(Page layout parsing data)
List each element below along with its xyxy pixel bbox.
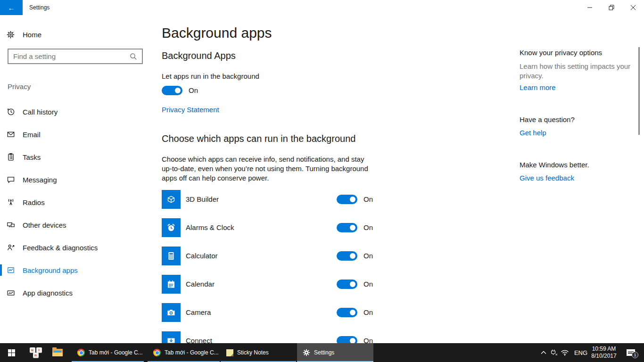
folder-icon [52,349,63,356]
tray-chevron-up-icon[interactable] [539,343,548,362]
app-row-camera: Camera On [162,303,374,322]
camera-toggle[interactable] [337,308,357,317]
calendar-app-icon [162,275,181,294]
other-devices-icon [7,221,16,229]
search-box [8,49,143,64]
sidebar-item-messaging[interactable]: Messaging [0,168,156,191]
taskbar-sticky-notes[interactable]: Sticky Notes [221,343,296,362]
chrome-icon [77,349,85,356]
unikey-icon: uin [30,347,42,358]
3d-builder-toggle[interactable] [337,195,357,204]
camera-app-icon [162,303,181,322]
gear-icon [7,31,16,39]
notification-badge: 1 [632,352,638,358]
notification-icon: 1 [627,349,635,356]
privacy-statement-link[interactable]: Privacy Statement [162,106,219,114]
back-button[interactable]: ← [0,0,23,15]
choose-apps-heading: Choose which apps can run in the backgro… [162,133,355,144]
clock[interactable]: 10:59 AM 8/10/2017 [589,343,619,362]
sidebar-item-background-apps[interactable]: Background apps [0,259,156,281]
app-row-alarms-clock: Alarms & Clock On [162,218,374,237]
tasks-icon [7,153,16,161]
toggle-knob [175,88,181,93]
master-toggle-label: Let apps run in the background [162,72,259,80]
sidebar-item-home[interactable]: Home [0,26,156,43]
sidebar-item-feedback[interactable]: Feedback & diagnostics [0,236,156,259]
calendar-toggle[interactable] [337,280,357,289]
gear-icon [303,349,310,356]
start-button[interactable] [0,343,23,362]
calculator-app-icon [162,247,181,265]
search-icon[interactable] [130,53,137,60]
choose-apps-description: Choose which apps can receive info, send… [162,155,375,183]
sidebar-item-email[interactable]: Email [0,123,156,146]
have-question-title: Have a question? [520,115,633,123]
sidebar-item-call-history[interactable]: Call history [0,100,156,123]
sidebar-item-tasks[interactable]: Tasks [0,146,156,168]
alarms-clock-app-icon [162,218,181,237]
get-help-link[interactable]: Get help [520,129,633,137]
background-apps-heading: Background Apps [162,50,236,61]
action-center-button[interactable]: 1 [622,343,639,362]
minimize-button[interactable] [579,0,601,15]
taskbar-chrome-1[interactable]: Tab mới - Google C... [72,343,144,362]
taskbar: uin Tab mới - Google C... Tab mới - Goog… [0,343,644,362]
sidebar-item-other-devices[interactable]: Other devices [0,214,156,236]
search-input[interactable] [8,52,130,60]
app-row-calendar: Calendar On [162,275,374,294]
close-icon [630,5,636,10]
email-icon [7,130,16,139]
privacy-options-title: Know your privacy options [520,49,633,57]
windows-logo-icon [8,349,15,356]
sidebar-home-label: Home [23,31,41,39]
wifi-icon[interactable] [559,343,570,362]
master-toggle-state: On [189,86,198,94]
radios-icon [7,198,16,206]
settings-window: ← Settings Home Privacy [0,0,644,362]
messaging-icon [7,175,16,184]
give-feedback-link[interactable]: Give us feedback [520,174,633,182]
power-plug-icon[interactable] [549,343,559,362]
titlebar: ← Settings [0,0,644,15]
app-row-3d-builder: 3D Builder On [162,190,374,209]
3d-builder-app-icon [162,190,181,209]
sticky-note-icon [226,349,233,356]
taskbar-settings[interactable]: Settings [297,343,373,362]
privacy-section-label: Privacy [8,82,31,90]
page-title: Background apps [162,25,272,41]
calculator-toggle[interactable] [337,251,357,261]
master-toggle[interactable] [162,86,182,95]
chrome-icon [153,349,161,356]
restore-button[interactable] [601,0,622,15]
language-indicator[interactable]: ENG [571,343,590,362]
call-history-icon [7,107,16,116]
app-row-calculator: Calculator On [162,247,374,265]
tray-date: 8/10/2017 [591,353,616,360]
scrollbar[interactable] [638,47,640,135]
alarms-clock-toggle[interactable] [337,223,357,232]
close-button[interactable] [622,0,644,15]
background-apps-icon [7,266,16,274]
privacy-options-text: Learn how this setting impacts your priv… [520,62,632,81]
selected-accent-bar [0,264,2,276]
make-windows-better-title: Make Windows better. [520,161,633,169]
app-diagnostics-icon [7,288,16,297]
back-arrow-icon: ← [8,4,15,12]
sidebar-item-radios[interactable]: Radios [0,191,156,214]
sidebar-item-app-diagnostics[interactable]: App diagnostics [0,281,156,304]
window-title: Settings [29,0,50,15]
feedback-icon [7,243,16,252]
restore-icon [609,5,614,10]
taskbar-chrome-2[interactable]: Tab mới - Google C... [148,343,220,362]
minimize-icon [587,5,593,10]
file-explorer-button[interactable] [48,343,67,362]
learn-more-link[interactable]: Learn more [520,83,633,91]
unikey-tray-button[interactable]: uin [26,343,45,362]
tray-time: 10:59 AM [592,346,616,353]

**TASK DETAILS:**
Where a line of the entries contains the word "email", count it, then state the total and nothing else.

**YOUR SOLUTION:**
2